Девушка испуганно вздрогнула, сообразив, что надсмотрщик смотрит на нее и этот приказ отдан ей, и Апеллес понял, что она, погрузившись в удовольствие от купания, совершенно забыла о своем положении и о тех страданиях, которые ей довелось перенести, а сейчас грубый окрик вновь поверг ее в ужас прошлого и настоящего, словно в бездны Тартара[18].
Художник досадливо поморщился. Догадливый Элий погрозил кулаком надсмотрщику, и благодаря этому девушку не приволокли к ногам хозяина и его почтенного друга за волосы, отвесив для острастки пару ударов плетью, а просто швырнули.
Мокрый жгут ее волос развалился и упал в пыль, снова став грязным.
Апеллес огорчился так, будто на его глазах было осквернено драгоценное произведение искусства, но тут же успокоил себя: в его доме прекрасная купальня, и если даже в этой жалкой луже девушка мылась так восхитительно, то какое же представление она устроит в теплой, прозрачной воде, в которую Апеллес прикажет пустить крошечных красных, синих, зеленых и золотистых рыбок и бросить лепестки роз, и четыре раба, сидя на четырех углах бассейна, будут медленно, тонкими струями, вливать в воду темно-красное, густое и тягучее критское вино, и оно будет постепенно менять цвет от багрового до бледно-розового, будет расходиться причудливыми облаками, то скрывая изгибы тела купальщицы, то обволакивая ее, словно прозрачная ткань…
Решено! Он напишет ее в образе Панопеи, красивейшей из нереид, жительниц моря!
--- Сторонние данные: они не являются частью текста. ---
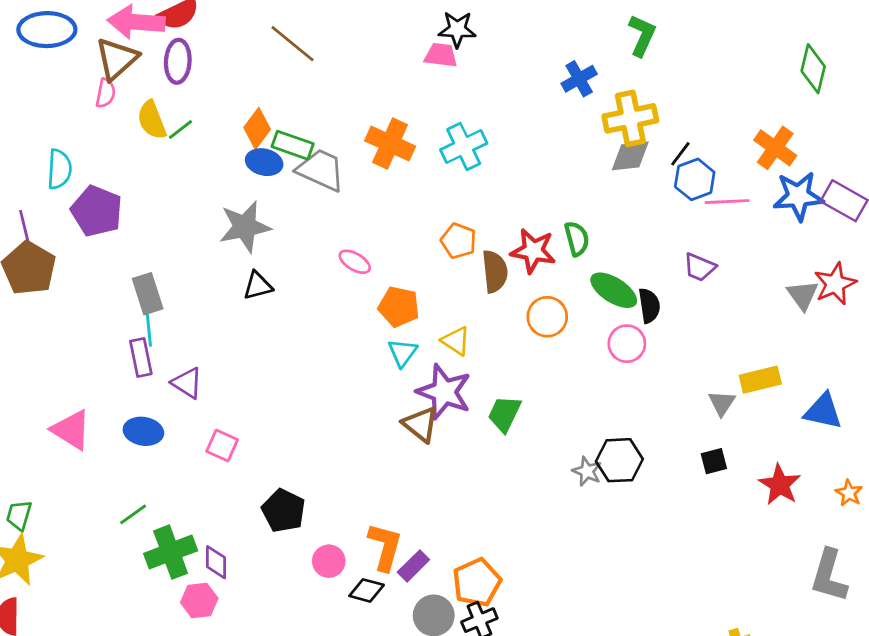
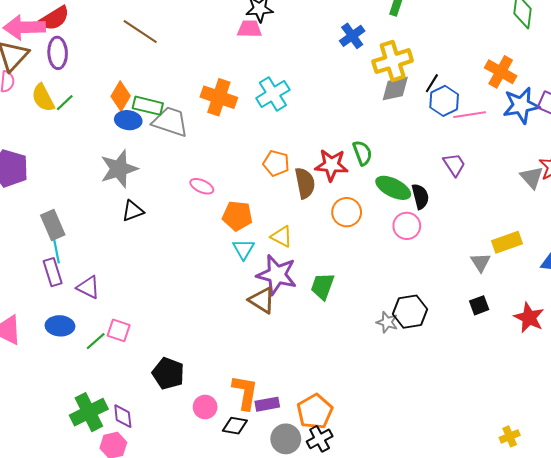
purple trapezoid: (699, 267) -> (454, 165), turned -140
green line: (133, 514) -> (96, 341), moved
purple rectangle: (413, 566) -> (267, 404), turned 40

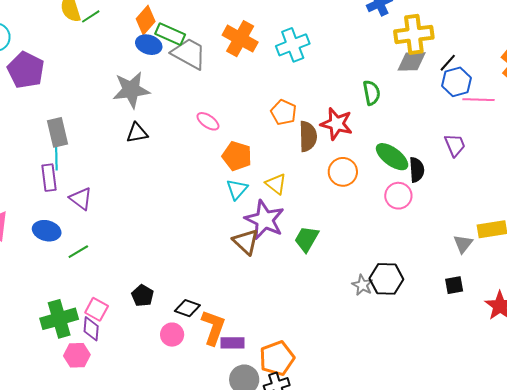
green semicircle: (362, 153) -> (372, 93), moved
pink square: (119, 330) -> (97, 309), moved
black pentagon: (168, 373) -> (143, 296), size x0.7
black diamond: (235, 426) -> (187, 308), moved

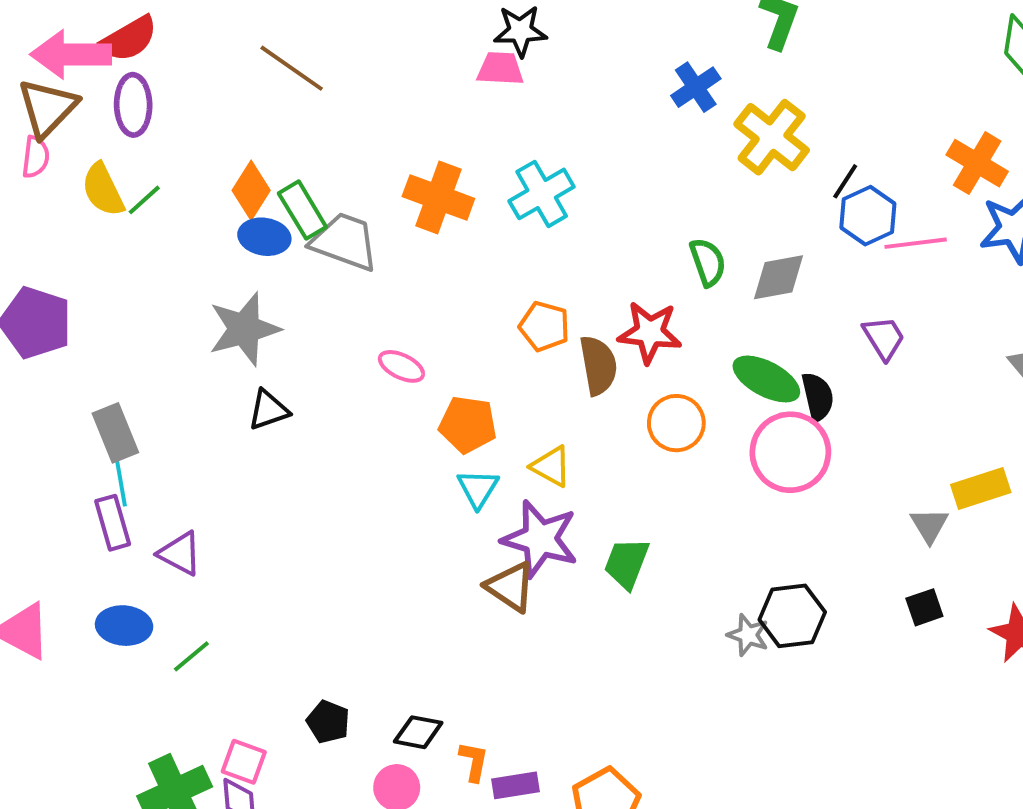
green rectangle: (170, 34) -> (302, 210), turned 44
yellow cross: (414, 34) -> (772, 137), turned -36
gray diamond: (412, 61) -> (778, 277), moved
pink circle: (398, 196) -> (790, 452), size x1.5
orange L-shape: (213, 327) -> (474, 761), size x0.6

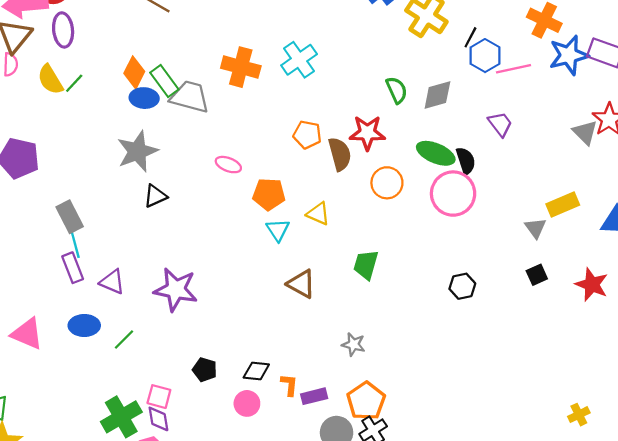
purple star: (540, 539) -> (176, 289), moved
black hexagon: (792, 616) -> (462, 286), size x0.7
gray star: (748, 635) -> (353, 344), moved

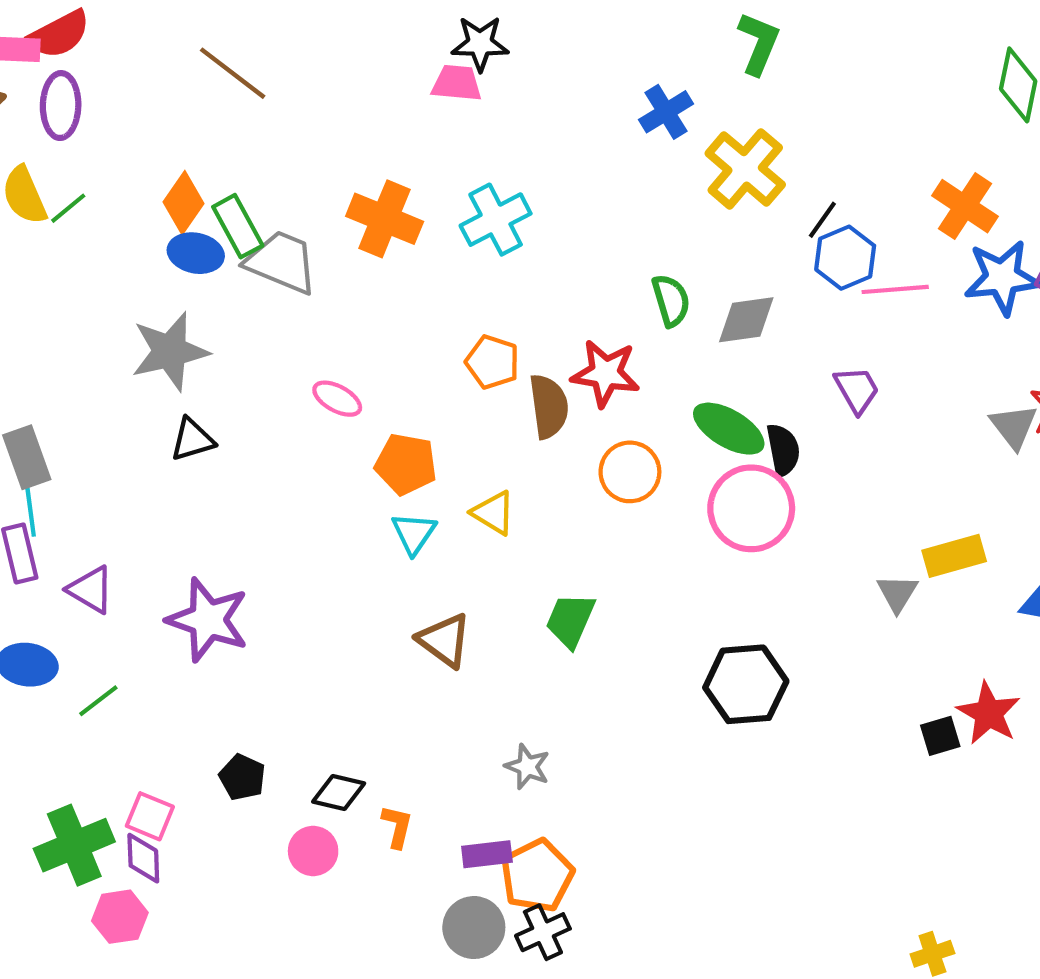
black square: (537, 275) -> (940, 736), moved
black hexagon: (462, 286) -> (746, 684), size x1.6
purple rectangle: (314, 396) -> (487, 854), moved

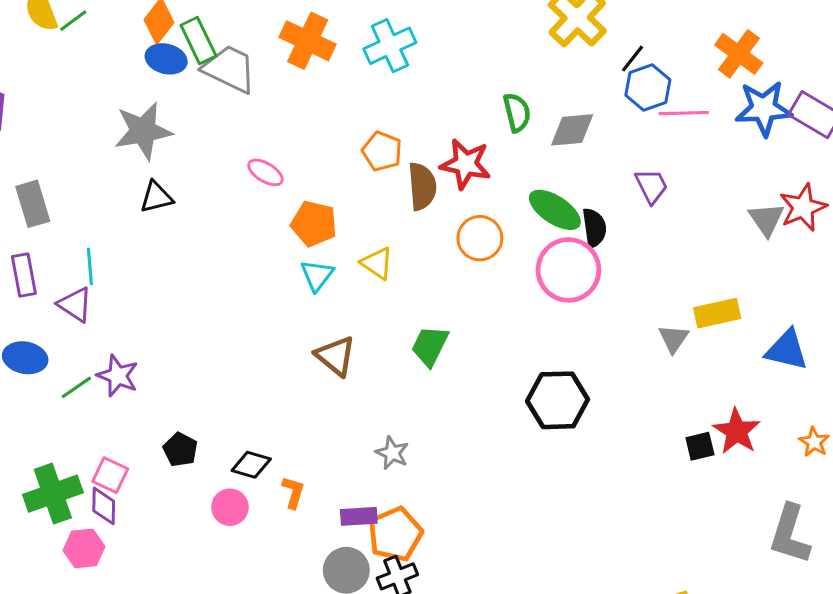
cyan line: (31, 512) -> (90, 266), moved
purple star: (208, 620) -> (118, 376), moved, size x0.7

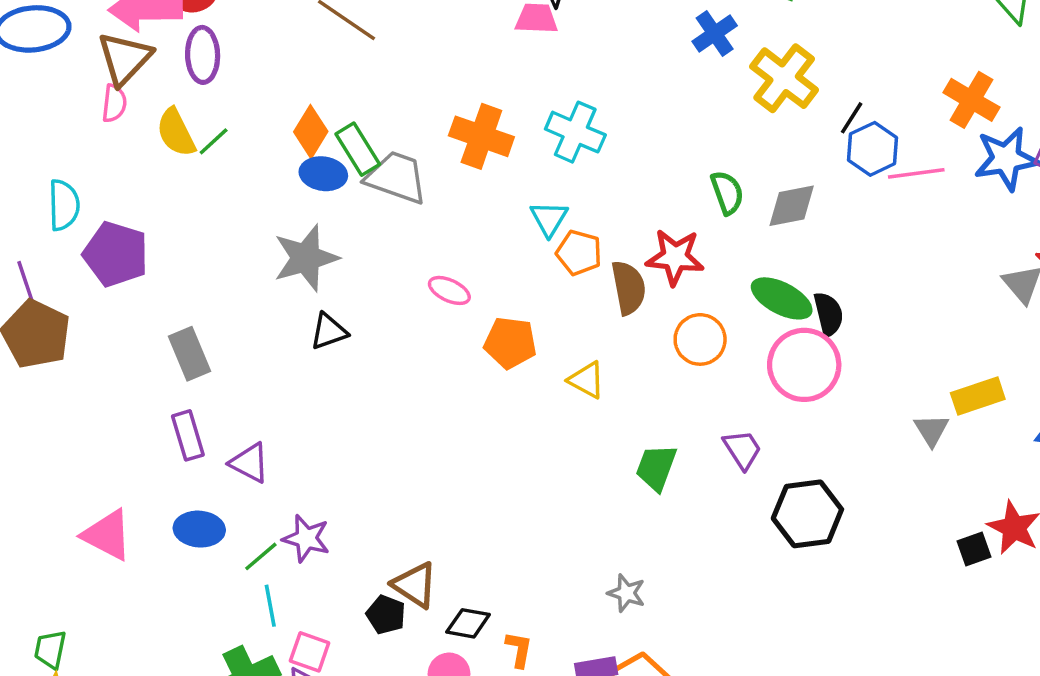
cyan cross: (390, 46) -> (575, 132), turned -36
purple trapezoid: (651, 186) -> (742, 449), moved
cyan line: (90, 266) -> (270, 606), moved
cyan triangle: (317, 275) -> (549, 218), moved
brown triangle: (336, 356) -> (415, 585), moved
Никаких традиционных синих вод, никаких пошлых белых гребней на волнах. Таинственная бирюзовая глубь вдали, а в центре картины – расходящиеся среди бледных, прозрачных водных струй яркие винные струи. Вино льют из больших витых раковин прекрасные тритоны, а между ними раскинулась, нежась, обольстительная Панопея, и одна тугая винная струя, направленная самым смелым, самым лукавым тритоном, стремится прямо в ее межножье, отчего лицо Панопеи выражает такое сладострастие, что зритель должен понять: сейчас она отдастся этому тритону, а потом всем другим, и завеса пролитого вина целомудренно скроет от любопытных глаз эту непристойную, но такую манящую картину…
Она появилась перед глазами Апеллеса настолько отчетливо, что у него даже руки зачесались – так захотелось немедленно взяться за работу. В то же время его плотское желание сделалось уже почти неодолимым, и сейчас в его воспаленном воображении сцены обладания неизвестной рабыней смешивались со сценами растирания красок и грунтовки стены для новой работы.
Он схватил девушку за руку и рывком заставил ее подняться.
– Как тебя зовут? – спросил хрипло.
Она мгновение молчала, потом губы ее дрогнули, словно она хотела что-то сказать, но передумала. Испуганные глаза заволокло слезами:
– Мое имя Доркион.
Апеллес улыбнулся. Его переполняла нежность к ней и этому прелестному имени, которое подходило ей необыкновенно. Маленькая загнанная косуля, измученная бесплодными попытками спастись от преследователей!
Художник готов был овладеть ею прямо сейчас, вот здесь, на пыльной, каменистой земле, или в любой из каморок, которые были приготовлены Элием для неотложных нужд посетителей. Но он не хотел, чтобы страх и боль искажали лицо будущей Панопеи!
– Элий, пусть Доркион отведут в мою колесницу. Да не в таком виде! Вели принести для нее красивый хитон и гиматий поярче. За деньгами потом пришлешь ко мне своего домоправителя. И… прими мою благодарность, друг!
Восхищенный Элий прижал руку к сердцу и склонился чуть ли не до земли.